Scientific Contributions
Atomic Theory: While Boscovich’s early atomic models have been superseded by modern atomic theory, he was the first to develop a plausible scientific model for the theory of the atom. Unlike many of his predecessors, he rejected the idea of the atom as an extended indivisible body. Instead, each atom was a point particle that interacted with other atoms though forces that acted at a distance. (Some have also called this a precursor to field theories.)
Interatomic forces varied in direction (attractive / repulsive) and strength at varying distances. At larger distances, the force manifested as the gravitational attraction described by Newton. At close interatomic distances, at certain distances the force was attractive, allowing atoms to come together in coherent structures, but at closer distances it became repulsive again, preventing atoms from collapsing into one another. Repulsive forces between component atoms are also why extended bodies appear solid.
This work was published under the title Philosophiae naturalis theoria redacta ad unicam legem virium in natura existentium. (The Theory of Natural Philosophy derived to the Single Law of Forces which Exist in Nature.)
Celestial Mechanics: In 1746 he had developed a method for calculating the orbit of a comet from three observations of its position.
He developed a method for determining the equator of a rotating body from three observations of a given point on the surface.
Planetary Science: He used the method of stellar occultations to determine that the Moon has no atmosphere. [Insert joke about lunar restaurants]. He published this in 1753 in De lunæ atmosphæra dissertatio. The method of stellar occultation is still the standard technique of studying the atmospheric densities of distant objects, such as Pluto.
His other contributions are many. He organized observations of the transits of Venus and Mercury. He measured gravity anomalies (variations in the strength of the local gravitational field) along the surface of the Earth. He developed ways of measuring the limits of telescope resolution. He studied aurorae. He made improvements to the achromatic telescope and the ring micrometer. His mathematical contributions helped Legendre develop the principle of least squares.
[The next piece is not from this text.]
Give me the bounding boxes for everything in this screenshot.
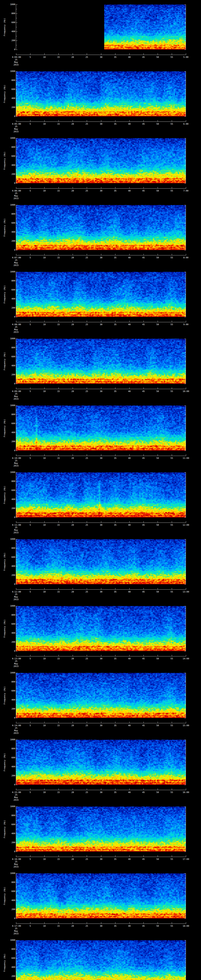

His contributions go on, but I haven’t had a chance to research them all.
He was named a member of the Royal Society of London in 1761. He was also a member of the French Academy of Sciences and the Russian Academy of Sciences.
There is a lunar crater named for him, as is the asteroid 14361 Boscovich.
Of him, Pope Benedict XVI said (Address in Croatia, June 4, 2011):
I would like to single out Father Ruđer Josip Bošković…. He is a good illustration of the happy symbiosis of faith and scholarship, each stimulating the other through research that is at the same time open, diversified and capable of synthesis. … In Bošković, there is analysis, there is study of multiple branches of knowledge, but there is also a passion for unity. This is typical of Catholic culture. … The experts say that his theory of “continuity”, which holds true both in the natural sciences and in geometry, accords well with some of the great discoveries of modern physics. What are we to say? Let us pay tribute to the illustrious Croat, but also to the true Jesuit; let us pay tribute to the cultivator of truth who knows how far the truth surpasses him, but who also knows, in the light of truth, how to engage fully the resources of reason with which he has been endowed by God himself.